Cette Superbike a été modifiée par un tas de tuners Audi, et nous sommes là pour ça

MV Agusta et le spécialiste allemand du tuning automobile ABT Sportsline viennent de dévoiler la Brutale 1000 ABT, et c’est l’une de ces rares machines qui existe parce que deux coins complètement différents de la culture des passionnés se sont regardés et ont décidé que prendre de mauvaises décisions ensemble semblait amusant.

Car voici le problème : les constructeurs de motos et les préparateurs automobiles opèrent généralement dans des univers totalement différents. Un côté est obsédé par les angles d’inclinaison, l’électronique de pointe et la réduction des onces des supports en magnésium et en carbone. L’autre côté passe ses week-ends à discuter des déports de roues, des disques aérodynamiques, des temps au tour sur le Nürburgring et de la question de savoir si les coques de rétroviseurs en fibre de carbone ajoutent de la « présence ». D’une manière ou d’une autre, les Italiens de MV Agusta et les Allemands d’ABT ont réussi à mélanger tout cela dans une moto nue extrêmement en colère avec des roues à turboréacteur et plus de carbone qu’un paddock DTM.

En dessous de tout cela, cette chose est toujours le Brutale 1000. Cela signifie un quatre cylindres en ligne de 998 cm3 développant 201 chevaux à 13 500 tr/min et 85,6 livres-pieds de couple à 11 000 tr/min en forme standard. Si vous installez le kit uniquement sur piste avec l’échappement à quatre sorties Arrow en titane et la carte ECU révisée, la puissance grimpe à 208 chevaux à 14 000 tr/min. Sur un vélo nu. Avec guidon. Parce qu’apparemment, survivre à l’accélération n’était déjà pas assez difficile.

Mais ce qui est intéressant ici, ce n’est pas seulement la puissance. C’est ainsi que l’influence d’ABT change complètement la personnalité de la moto. Cette chose ne ressemble plus à un exotique italien traditionnel. On dirait que quelqu’un a garé une Audi RS6 à côté d’une machine du World Superbike et les a laissés se polliniser dans un laboratoire de fibre de carbone.

La roue arrière est le plus gros cadeau. MV a installé un revêtement de style turboréacteur en fibre de carbone inspiré des roues aérodynamiques de course, le genre de choses que l’on voit normalement sur les voitures de course d’endurance et les voitures de tourisme à l’ancienne. MV affirme qu’il améliore l’efficacité aérodynamique en réduisant les turbulences autour de la roue arrière. Mais je pense que c’est vraiment plus un exercice de style qu’autre chose. Cela donne l’impression que le vélo roule à 180 milles à l’heure alors qu’il est immobile devant un café.

Et puis il y a le reste de la folie du carbone. 19 composants distincts bénéficient d’un traitement léger, notamment l’aile avant, les couvercles de boîte à air, le couvercle de faisceau de tableau de bord, les couvercles de moteur, les panneaux de réservoir latéraux, le becquet avant et les sections de carénage arrière. Cette chose contient tellement de fibre de carbone exposée que les propriétaires de Ducati Streetfighter transpirent probablement en ce moment.

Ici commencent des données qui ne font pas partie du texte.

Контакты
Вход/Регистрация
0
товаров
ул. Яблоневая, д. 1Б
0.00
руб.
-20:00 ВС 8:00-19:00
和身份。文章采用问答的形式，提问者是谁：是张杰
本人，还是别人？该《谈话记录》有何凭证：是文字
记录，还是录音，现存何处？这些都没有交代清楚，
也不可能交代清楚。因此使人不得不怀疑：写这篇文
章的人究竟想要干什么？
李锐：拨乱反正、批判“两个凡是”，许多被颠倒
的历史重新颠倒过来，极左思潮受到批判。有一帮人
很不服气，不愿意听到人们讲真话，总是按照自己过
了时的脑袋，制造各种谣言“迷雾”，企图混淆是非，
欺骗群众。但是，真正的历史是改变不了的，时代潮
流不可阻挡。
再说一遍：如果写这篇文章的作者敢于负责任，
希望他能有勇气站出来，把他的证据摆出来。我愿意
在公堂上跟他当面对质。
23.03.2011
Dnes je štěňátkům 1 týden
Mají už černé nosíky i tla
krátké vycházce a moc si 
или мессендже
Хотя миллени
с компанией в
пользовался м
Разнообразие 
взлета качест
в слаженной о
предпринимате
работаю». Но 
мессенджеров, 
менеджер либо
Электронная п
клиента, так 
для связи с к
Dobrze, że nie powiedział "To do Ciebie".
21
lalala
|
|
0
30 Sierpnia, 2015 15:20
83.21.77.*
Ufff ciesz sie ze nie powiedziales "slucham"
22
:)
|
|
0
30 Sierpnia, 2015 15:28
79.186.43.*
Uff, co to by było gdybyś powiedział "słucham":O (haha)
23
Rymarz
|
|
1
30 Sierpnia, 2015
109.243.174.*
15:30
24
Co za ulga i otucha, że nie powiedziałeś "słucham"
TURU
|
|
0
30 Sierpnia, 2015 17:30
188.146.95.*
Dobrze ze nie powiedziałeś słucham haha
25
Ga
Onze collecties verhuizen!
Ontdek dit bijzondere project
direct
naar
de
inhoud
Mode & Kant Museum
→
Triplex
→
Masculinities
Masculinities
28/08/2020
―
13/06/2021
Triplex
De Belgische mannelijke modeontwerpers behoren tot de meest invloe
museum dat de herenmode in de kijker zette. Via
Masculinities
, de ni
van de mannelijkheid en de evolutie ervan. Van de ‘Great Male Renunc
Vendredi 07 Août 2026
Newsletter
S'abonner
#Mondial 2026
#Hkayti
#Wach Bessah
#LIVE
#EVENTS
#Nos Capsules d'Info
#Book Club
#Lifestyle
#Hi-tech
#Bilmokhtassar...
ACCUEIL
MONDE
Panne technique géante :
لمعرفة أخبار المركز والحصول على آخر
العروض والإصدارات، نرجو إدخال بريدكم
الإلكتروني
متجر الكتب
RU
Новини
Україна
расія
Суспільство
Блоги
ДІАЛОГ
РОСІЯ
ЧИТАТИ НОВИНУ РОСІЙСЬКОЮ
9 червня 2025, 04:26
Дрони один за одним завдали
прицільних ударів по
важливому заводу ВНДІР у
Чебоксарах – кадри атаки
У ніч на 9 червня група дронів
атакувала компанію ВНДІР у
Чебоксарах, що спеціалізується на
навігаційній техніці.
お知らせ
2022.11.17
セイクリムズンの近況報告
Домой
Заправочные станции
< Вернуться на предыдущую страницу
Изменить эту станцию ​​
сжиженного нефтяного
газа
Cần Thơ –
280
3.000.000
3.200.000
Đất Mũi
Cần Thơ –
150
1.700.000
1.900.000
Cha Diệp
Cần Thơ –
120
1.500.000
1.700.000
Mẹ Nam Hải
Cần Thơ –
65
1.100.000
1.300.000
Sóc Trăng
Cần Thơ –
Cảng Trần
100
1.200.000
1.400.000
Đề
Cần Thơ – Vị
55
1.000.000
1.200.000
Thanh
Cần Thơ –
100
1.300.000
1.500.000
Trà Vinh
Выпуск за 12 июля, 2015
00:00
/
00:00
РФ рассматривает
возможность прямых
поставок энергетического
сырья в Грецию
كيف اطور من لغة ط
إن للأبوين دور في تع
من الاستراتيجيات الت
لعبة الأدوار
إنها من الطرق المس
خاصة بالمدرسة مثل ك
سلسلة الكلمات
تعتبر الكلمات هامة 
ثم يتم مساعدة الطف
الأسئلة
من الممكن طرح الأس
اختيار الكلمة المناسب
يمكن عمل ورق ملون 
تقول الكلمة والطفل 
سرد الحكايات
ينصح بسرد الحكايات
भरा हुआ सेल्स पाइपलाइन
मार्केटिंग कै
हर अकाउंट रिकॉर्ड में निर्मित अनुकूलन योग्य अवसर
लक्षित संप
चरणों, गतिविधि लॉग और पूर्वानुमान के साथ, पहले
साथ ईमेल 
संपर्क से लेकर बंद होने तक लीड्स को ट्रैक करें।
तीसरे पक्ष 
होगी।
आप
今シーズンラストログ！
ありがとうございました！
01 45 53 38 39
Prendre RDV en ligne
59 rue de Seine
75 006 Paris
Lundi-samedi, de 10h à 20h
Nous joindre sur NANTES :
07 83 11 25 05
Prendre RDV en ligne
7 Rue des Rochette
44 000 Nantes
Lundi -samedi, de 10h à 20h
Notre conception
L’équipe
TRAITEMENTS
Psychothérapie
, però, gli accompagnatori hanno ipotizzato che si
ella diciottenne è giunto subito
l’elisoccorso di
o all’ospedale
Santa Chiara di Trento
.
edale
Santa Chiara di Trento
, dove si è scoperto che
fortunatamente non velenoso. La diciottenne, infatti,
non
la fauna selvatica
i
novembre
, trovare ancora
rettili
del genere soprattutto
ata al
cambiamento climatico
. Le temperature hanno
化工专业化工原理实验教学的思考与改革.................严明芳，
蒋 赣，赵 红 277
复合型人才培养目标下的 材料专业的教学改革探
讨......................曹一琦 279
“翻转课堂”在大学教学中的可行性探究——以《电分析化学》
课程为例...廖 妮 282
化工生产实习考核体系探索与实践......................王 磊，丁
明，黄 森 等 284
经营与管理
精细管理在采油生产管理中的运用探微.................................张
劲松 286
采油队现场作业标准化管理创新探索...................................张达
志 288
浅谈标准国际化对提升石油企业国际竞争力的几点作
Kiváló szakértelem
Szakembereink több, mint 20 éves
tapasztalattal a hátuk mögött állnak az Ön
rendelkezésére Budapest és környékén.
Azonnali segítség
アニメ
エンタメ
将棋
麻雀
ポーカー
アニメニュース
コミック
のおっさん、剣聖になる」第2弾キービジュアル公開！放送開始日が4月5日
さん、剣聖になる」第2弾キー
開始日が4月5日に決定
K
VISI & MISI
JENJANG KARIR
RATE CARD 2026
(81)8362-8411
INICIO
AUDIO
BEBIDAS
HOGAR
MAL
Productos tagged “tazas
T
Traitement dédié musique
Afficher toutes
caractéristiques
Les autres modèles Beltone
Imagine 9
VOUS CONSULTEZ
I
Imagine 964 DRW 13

Sous le drame visuel, MV a également mis à jour le moteur pour le rendre conforme à la norme Euro 5+ et révisé l’ensemble mécanique avec de nouveaux arbres à cames, une cartographie moteur mise à jour, une réponse plus nette de l’accélérateur, des rapports de boîte de vitesses optimisés et une transmission finale plus courte. Les tâches de suspension sont assurées par le matériel Öhlins à l’avant et à l’arrière, tandis que les roues forgées aident à contrôler le poids non suspendu.



Seules 130 unités numérotées individuellement sont construites pour célébrer le 130e anniversaire d’ABT, et chacune coûte 40 990 euros, soit environ 48 000 $. Les acheteurs reçoivent également une housse de vélo dédiée, un kit de bienvenue et un certificat d’authenticité, ce qui est utile pour tenter d’expliquer aux générations futures pourquoi leur héritage a été converti en une moto nue avec des roues à turboréacteur en carbone.

Le plus drôle avec le Brutale 1000 ABT, c’est qu’il ne devrait pas fonctionner. La culture du tuning automobile et la culture de la moto ne se chevauchent généralement que dans les parkings des événements Cars and Coffee, où Hayabusa, allongé sur quelqu’un, tourne au ralenti à côté d’une Volkswagen Jetta dans un sac. Mais d’une manière ou d’une autre, MV Agusta et ABT ont transformé cette énergie crossover en une véritable moto de production. Et contre toute logique, c’est totalement dingue.